Night Call – Um caso de potencial desperdiçado

Ser taxista não é fácil. Ser taxista no turno da noite é ainda mais difícil. Ser taxista no turno da noite e estar a tentar apanhar um serial killer através das conversas que temos com os nossos passageiros, bem, é a premissa de Night Call.

Passado em Paris nos finais de 2019 e com um cativante ambiente noir, Night Call é um jogo que parece não saber muito bem o que quer ser. É um jogo de investigação. É uma visual novel. É um simulador de gestão de recursos. É tudo isto embrulhado num interface bem construído, mas que não puxa para nenhum dos lados em particular, o que nos deixa um pouco perdidos e que não ajuda a extrair o potencial que se encontra dentro deste jogo.

A mecânica básica de Night Call é simples: somos um taxista a trabalhar no turno da noite na cidade de Paris e, graças a um mapa que funciona como a hub principal do jogo, vamos escolhendo que passageiros queremos transportar. Dentro do taxi vamos tendo conversas com os passageiros que transportamos de um lado para o outro e, através das nossas escolhas dentro dessas conversas, vamos recolhendo pistas que nos levarão a identificar um serial killer que anda a aterrorizar a cidade e os seus habitantes.

Ao mesmo tempo temos de gerir o nosso tempo, dinheiro e recursos. Quando acabamos o nosso turno regressamos a casa onde juntamos todas as pistas que nos foram dadas entretanto e, também aqui, temos de gerir o nosso tempo, pois não podemos ficar acordados a noite toda e verificar as pistas consome tempo, obrigando-nos a escolher que pastas vamos abrir ou não.
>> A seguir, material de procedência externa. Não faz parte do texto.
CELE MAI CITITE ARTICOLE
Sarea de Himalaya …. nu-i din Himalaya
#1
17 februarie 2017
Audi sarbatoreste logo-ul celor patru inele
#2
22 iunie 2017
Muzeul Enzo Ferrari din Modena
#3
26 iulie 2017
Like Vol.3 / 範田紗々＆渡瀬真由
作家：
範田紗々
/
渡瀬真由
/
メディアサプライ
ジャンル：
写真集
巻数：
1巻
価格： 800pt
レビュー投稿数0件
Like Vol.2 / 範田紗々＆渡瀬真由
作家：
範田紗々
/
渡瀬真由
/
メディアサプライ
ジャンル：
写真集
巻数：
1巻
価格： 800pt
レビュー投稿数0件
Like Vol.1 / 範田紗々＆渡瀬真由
Se parece complicado, na verdade só o é se jogarmos no último nível de dificuldade, onde o sistema de gestão de recursos é simplesmente brutal para o jogador.

Night Call é um jogo que me deixou frustrado, principalmente por achar que há nele um jogo que merece ser jogado, só que não é o que nos é apresentado. Ele bem tenta ser gamer friendly, dando-nos à partida toda uma série de opções e cenários à escolha, bem como o nível de dificuldade. Mas teria preferido que o jogo fosse construído de uma forma mais coesa, mesmo que se tornasse por isso mais linear. Em vez dos múltiplos cenários que vão todos dar ao mesmo (tentam matar-nos, acordamos do coma, somos levados a ajudar a polícia a procurar pelo serial killer), deveria haver apenas uma única história que nos levaria de um cenário a outro, aumentando gradualmente o nível de dificuldade. Conseguíamos um sentido de progressão que incompreensivelmente falta a este jogo .
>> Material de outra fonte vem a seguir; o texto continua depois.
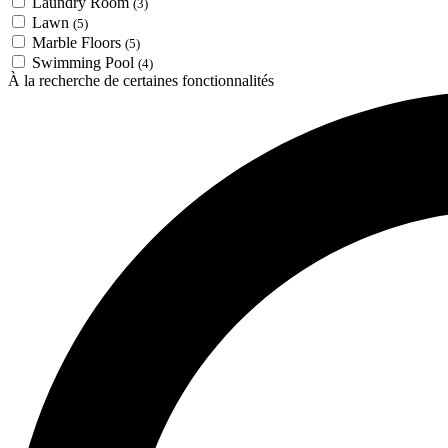
Laundry Room
(3)
Lawn
(5)
Marble Floors
(5)
Swimming Pool
(4)
À la recherche de certaines fonctionnalités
As conversas que vamos tendo com os nossos passageiros são de longe a parte mais impressionante, mas como dificilmente iremos conseguir afunilar as mais de 70 interessantes personagens a 5 suspeitos logo na primeira volta, e como teremos de recomeçar o jogo múltiplas vezes, regressando sempre à estaca zero, por muito bem escritas e interessantes que as conversas possam ser, acabam por nos cansar.

A investigação propriamente dita também acaba mais por ser um golpe de sorte, tentando encontrar os passageiros certos nos momentos certos, do que termos propriamente de investigar os documentos que nos são dados e de analisar as conversas que realizamos. E também aqui o jogo parece desistir a meio, fazendo sozinho as ligações entre as pistas e os suspeitos e deixando nas mãos do jogador a tarefa “simples” de apontar o dedo a um dos cinco suspeitos, podendo não ser nenhum o verdadeiro criminoso, o que nos deixa sem outra escolha a não ser a de começar tudo de novo, mas agora com o conhecimento de quem são as pessoas com quem contactamos anteriormente, informação que é guardada numa enciclopédia de passageiros, mas que não passa para as subsequentes voltas dentro do próprio jogo, havendo sempre como que um hard-reset ao mundo de Night Call de cada vez que começamos um novo jogo, matando qualquer noção de progresso feito in-game, algo que, para mim, seria fundamental dada a estrutura do jogo.

Conclusão:

Night Call é um jogo ambicioso, sem dúvida.  Mas teria ganho muito se o grupo que o desenvolveu tivesse escolhido uma direção. Como está, sendo funcional, é um jogo que se torna rapidamente cansativo. Se o conseguirem com um enorme desconto, experimentem pois é um jogo com diálogos realmente bem escritos  (mesmo que muitas vezes assumam um tom algo paternalista) e com um ambiente gráfico e sonoro muito bem conseguido. Mas se estiverem a fim de jogar a melhor versão deste jogo, pelo menos apontando para o lado da investigação, deixem Night Call de lado e comprem o excelente Papers, Please.